(Activity): Go through each line of the records below and count those with the word "participation"; give only the total.

(Data records):
************
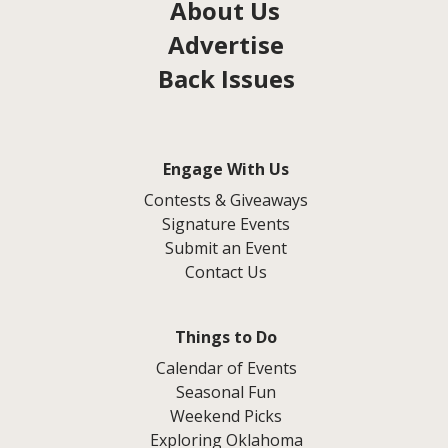
About Us
Advertise
Back Issues
Engage With Us
Contests & Giveaways
Signature Events
Submit an Event
Contact Us
Things to Do
Calendar of Events
Seasonal Fun
Weekend Picks
Exploring Oklahoma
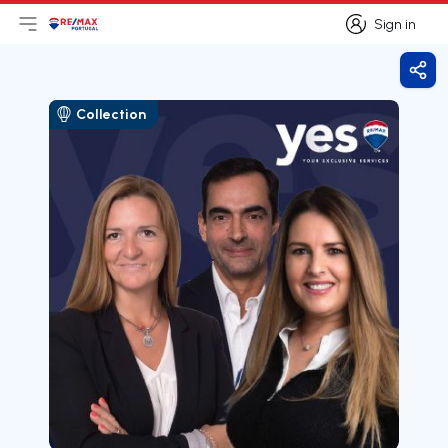
Sign in
Open main menu
Logo
Go to homepage
Sign in
Shar
Collection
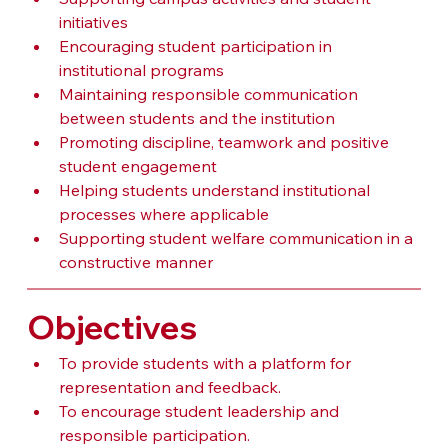
initiatives
Encouraging student participation in 
institutional programs
Maintaining responsible communication 
between students and the institution
Promoting discipline, teamwork and positive 
student engagement
Helping students understand institutional 
processes where applicable
Supporting student welfare communication in a 
constructive manner
Objectives
To provide students with a platform for 
representation and feedback.
To encourage student leadership and 
responsible participation.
************
(Problem solution): 2